For whatever reason, this passage stuck with me and I thought about it a lot.  I began to think that God had added cancer to my vessel and that was a challenge - but it did not mean that I was less of a vessel, nor were God’s expectations of this vessel lowered. Recently, I had been living alternatively as an ‘angry vessel’ or a ‘pity vessel’ but this would not do.
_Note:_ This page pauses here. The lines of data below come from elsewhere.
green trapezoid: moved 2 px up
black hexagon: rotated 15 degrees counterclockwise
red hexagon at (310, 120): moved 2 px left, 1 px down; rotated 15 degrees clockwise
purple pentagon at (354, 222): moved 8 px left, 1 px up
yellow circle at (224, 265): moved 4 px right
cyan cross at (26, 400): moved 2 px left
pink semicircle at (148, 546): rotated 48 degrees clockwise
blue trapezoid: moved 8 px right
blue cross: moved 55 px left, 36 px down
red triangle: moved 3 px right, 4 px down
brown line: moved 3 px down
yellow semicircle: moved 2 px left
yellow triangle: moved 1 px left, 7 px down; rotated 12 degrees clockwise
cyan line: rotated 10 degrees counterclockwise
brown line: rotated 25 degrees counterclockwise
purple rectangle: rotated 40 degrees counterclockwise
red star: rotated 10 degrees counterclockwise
I was not a God-trusting-vessel. God had made me for a purpose and I needed to live up to that purpose.
As we know, the Exercises serve as a way for us to get to know God more thoroughly and intimately. It is through this intimacy that we gain and grow trust and love.  Ignatius teaches us that to find union with God we should use those things that help us lovingly serve, and to let go of those things that don’t. If I wanted to trust and be intimate with God, I was going to need to be the type of vessel that finds ways to lovingly serve, regardless of my cancer. Anger, fear and self pity weren’t helping me to lovingly serve and so, as much as possible, I asked God to help me let them go.

            In their place, I filled my pot with relationships and volunteering. I worked on my relationships with my estranged family members that culminated in a celebratory family reunion this past summer. I started regularly volunteering at several places in my neighborhood. I became involved in some of my parish ministries which led to me make more friends and find more spiritual support and more avenues of service. At work, I worked on the Ignatian Day of Service planning committee and helped organize a new outreach program in my department. Although it has not been simple, and it has not always left me feeling comforted, I feel like I am living on purpose and with purpose, and living well.

            This is all a work in progress, of course. I still have times when the angry, fearful and self-pitying cancer vessel shows up.

            But I am truly glad for my experience with the Exercises. It has  helped me to reconcile - with God, with others and with myself. And it has strengthened me. More valuable than physical healing, I believe that I experienced a spiritual renewal. Cancer happened to me, it happened in me, but it also happened for me, and for those around me, I think. Regardless of my prognosis and the progression of my disease, my hope is that I will continue to be the good vessel, filled with, carrying around and pouring out God’s love and service.